(Saved entries)
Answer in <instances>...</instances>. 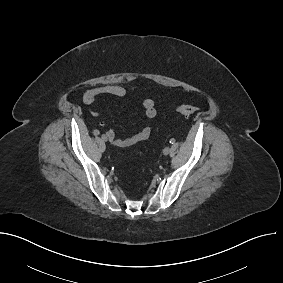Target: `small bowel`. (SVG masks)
Wrapping results in <instances>:
<instances>
[{
	"label": "small bowel",
	"instance_id": "small-bowel-1",
	"mask_svg": "<svg viewBox=\"0 0 283 283\" xmlns=\"http://www.w3.org/2000/svg\"><path fill=\"white\" fill-rule=\"evenodd\" d=\"M103 95H110L117 98H122L126 95V90L119 85H104L94 88L87 89L83 94V102L86 105L93 104L96 99ZM143 109L147 118L153 119L157 115V109L155 102L151 98H146L143 100ZM93 115H97V111H92ZM107 136L115 146L120 148H126L133 146L137 143L147 140L151 135V128L149 126H144L140 131L133 134L132 136L126 138H117L113 130L107 131Z\"/></svg>",
	"mask_w": 283,
	"mask_h": 283
}]
</instances>
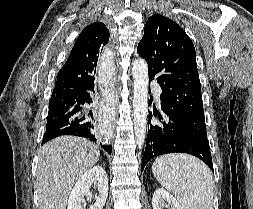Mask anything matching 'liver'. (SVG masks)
<instances>
[{"mask_svg": "<svg viewBox=\"0 0 253 209\" xmlns=\"http://www.w3.org/2000/svg\"><path fill=\"white\" fill-rule=\"evenodd\" d=\"M99 157L98 146L77 136H60L44 144L36 173L39 209H66L72 187Z\"/></svg>", "mask_w": 253, "mask_h": 209, "instance_id": "6515ba94", "label": "liver"}]
</instances>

## What to work on
Each line from the one with "Mask anything matching 'liver'. (SVG masks)" to the final line of the data above is to be printed exactly; no picture should appear in the copy.

## Exercise output
Mask anything matching 'liver'. (SVG masks)
<instances>
[{"mask_svg": "<svg viewBox=\"0 0 253 209\" xmlns=\"http://www.w3.org/2000/svg\"><path fill=\"white\" fill-rule=\"evenodd\" d=\"M99 157L98 146L77 136H60L44 144L36 173L39 209H66L72 187Z\"/></svg>", "mask_w": 253, "mask_h": 209, "instance_id": "6515ba94", "label": "liver"}]
</instances>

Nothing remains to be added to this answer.